Confidence and Decision Trace
Confidence expresses uncertainty while decision trace records the choices that shaped an outcome.
The cognitive layer begins here. Surfaces 1-7 are operational. Surfaces 8 and 9 are cognitive. Together they make agent decisions observable, replayable, and trustable over time. This is the most distinctive technical contribution of KCC.
Surface 8 - Confidence: Purpose
Provide a structured, computed confidence score for the agent's output. This enables the Butler to escalate low-confidence invocations and the Inspector Pipeline to detect confidence calibration patterns.
confidence:
overall_confidence: float # 0.0-1.0
computation:
method: string # How the confidence was computed
inputs: [string] # What signals contributed
formula_reference: string # Reference to documented algorithm
confidence_sources:
- source: string # e.g., 'input_familiarity', 'tool_reliability'
value: float
weight: float
known_limitations:
- description: string
severity: low|medium|high
impact_on_confidence: float # How much this discounts overall_confidenceThe Critical Rule
Confidence values are computed, not generated.
computation.method cannot be the literal string 'model_introspection' or 'model_says_so' - confidence must be computed from observable signals, not asked of the model. The agent must publish its formula_reference so the computation can be audited. Confidence values must be reproducible: given the same input hash and the same versions, the same confidence should result. Confidence below the cell's threshold triggers HITL escalation regardless of HOTL eligibility. When an agent says 'I am 0.85 confident,' that number must be defensible by replaying the computation, not a hallucination. This is the single most important rule of the cognitive layer.
Common Confidence Sources
| Source | What It Measures |
|---|---|
| input_familiarity | How well the input matches the agent's training distribution |
| tool_reliability | Whether the tools the agent invoked returned successful results |
| output_validation | Whether the agent's output passes structural validation |
| domain_coverage | Whether the input domain is one the agent handles well |
| intermediate_consistency | Whether the agent's reasoning steps are mutually consistent |
| historical_accuracy | The agent's historical accuracy on similar inputs |
The Confidence Gate
The escalation rule is, made concrete, a three-layer separation. Contract: every agent turn emits a confidence value in [0.0, 1.0] together with a short justification naming its top uncertainties. Threshold: a per-cell threshold (a common default is 0.7) decides what counts as low. Gate: on a trip, the agent invokes the universal escalation gate - pause, four-way decision, record, resume - rather than inventing a local escape hatch. Keeping the three layers separate is what lets the spec mandate that confidence gates without mandating how confidence is scored.
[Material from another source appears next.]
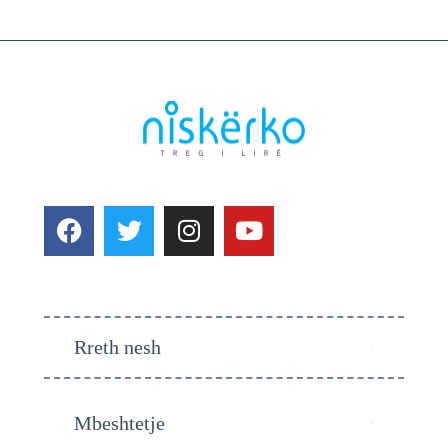
Rreth nesh
Mbeshtetje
The Calibration Loop answers the calibration question operationally: for every turn, record (agent, claimed_confidence, observed_outcome), where the outcome is one of approved | revised | escalated | aborted. Over a rolling window per agent (a common default is the last ten turns), negative drift (claims run higher than outcomes) means the agent is over-confident and its effective threshold should be raised; positive drift means it is sandbagging. The gate consumes the loop by biasing its per-agent effective threshold by the observed drift.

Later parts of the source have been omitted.